> Perhaps using async VFS mode would better suit Yoni's application?
>
> http://www.sqlite.org/asyncvfs.html

>From my experience asyncVFS is not suitable for applications with high
throughput expecting high performance, because with big load and big
writeback queue asyncVFS consumes a lot of CPU for each reading from
file (it scans through the whole queue on each request to read, lock
or unlock database file) which I guess generally slows down each query
significantly (apart from causing a big CPU load).

Such application needs custom VFS designed specifically for its needs
(e.g. you can eliminate actual locking/unlocking of database file - it
gives pretty significant benefit but again at the price of never be
able to connect to database while your application is running). Also
this custom VFS can be coupled with custom PCache to get some
additional perks: e.g. VFS can schedule every write to background
thread and tell PCache that whatever SQLite says it shouldn't evict
this page until it's written to disk. This way you'll be able to write
everything in background without causing additional pressure on
queries - all pages they need are either in the cache or were not
changed recently and are not in VFS background queue. Of course such
system will corrupt database immediately if application exits/crashes
with non-empty background queue. Also such system has danger of going
out of memory in case of too big throughput, so it needs to have
additional guards for that.


Pavel

On Fri, Dec 10, 2010 at 10:05 AM, Christian Smith
<csm...@thewrongchristian.org.uk> wrote:
> On Fri, Dec 10, 2010 at 09:49:46AM -0500, Pavel Ivanov wrote:
>> > Given that the WAL index is mmap'ed, you're unlikely to see improvement
>> > in performance by storing it in heap memory. Reads/writes will go at
>> > main memory speeds once mapped into your address space, and under memory
>> > pressure, it will be no slower than if the heap was pushed to the swapfile.
>>
>> Still I think pushing actual memory to swap file has bigger memory
>> pressure threshold than pushing cache pages that are backed by actual
>> file data out of physical memory.

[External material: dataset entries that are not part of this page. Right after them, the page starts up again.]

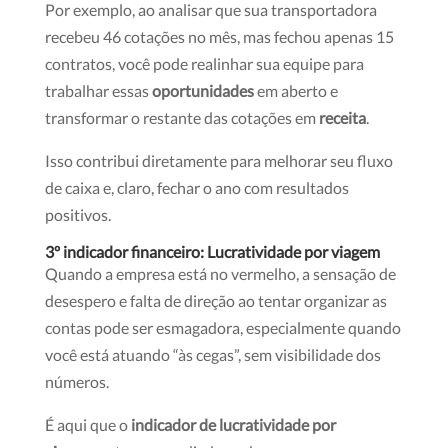
Por exemplo, ao analisar que sua transportadora
recebeu 46 cotações no mês, mas fechou apenas 15
contratos, você pode realinhar sua equipe para
trabalhar essas
oportunidades
em aberto e
transformar o restante das cotações em
receita
.
Isso contribui diretamente para melhorar seu fluxo
de caixa e, claro, fechar o ano com resultados
positivos.
3º indicador financeiro: Lucratividade por viagem
Quando a empresa está no vermelho, a sensação de
desespero e falta de direção ao tentar organizar as
contas pode ser esmagadora, especialmente quando
você está atuando “às cegas”, sem visibilidade dos
números.
É aqui que o
indicador de lucratividade por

Also writing to mmaped file will
>> still force OS to write it to disk from time to time and that brings
>> additional pressure on the system overall.
>>
>
> Once you're pushing working memory to disk, you've basically lost the
> performance battle either way.
>
> Given the OP problem, it doesn't sound like memory is the limiting
> factor anyway.
>
> From the past posts, it appears Yoni is after predictable performance
> with high throughput (logging system?) but without the durability
> gaurantees provided by SQLite by default.
>
> Perhaps using async VFS mode would better suit Yoni's application?
>
> http://www.sqlite.org/asyncvfs.html
>
> This way, the foreground thread handles writes to the SQLite IO queue,
> and the background SQLite IO thread handles any latencies that result
> from the commits. Yoni's already mentioned in other threads that
> durability is not the main priority.
>
> I'm not sure how this async VFS fits in with WAL. Might be that normal
> rollback journalling only is supported, but from a performance
> standpoint, that's probably not a problem.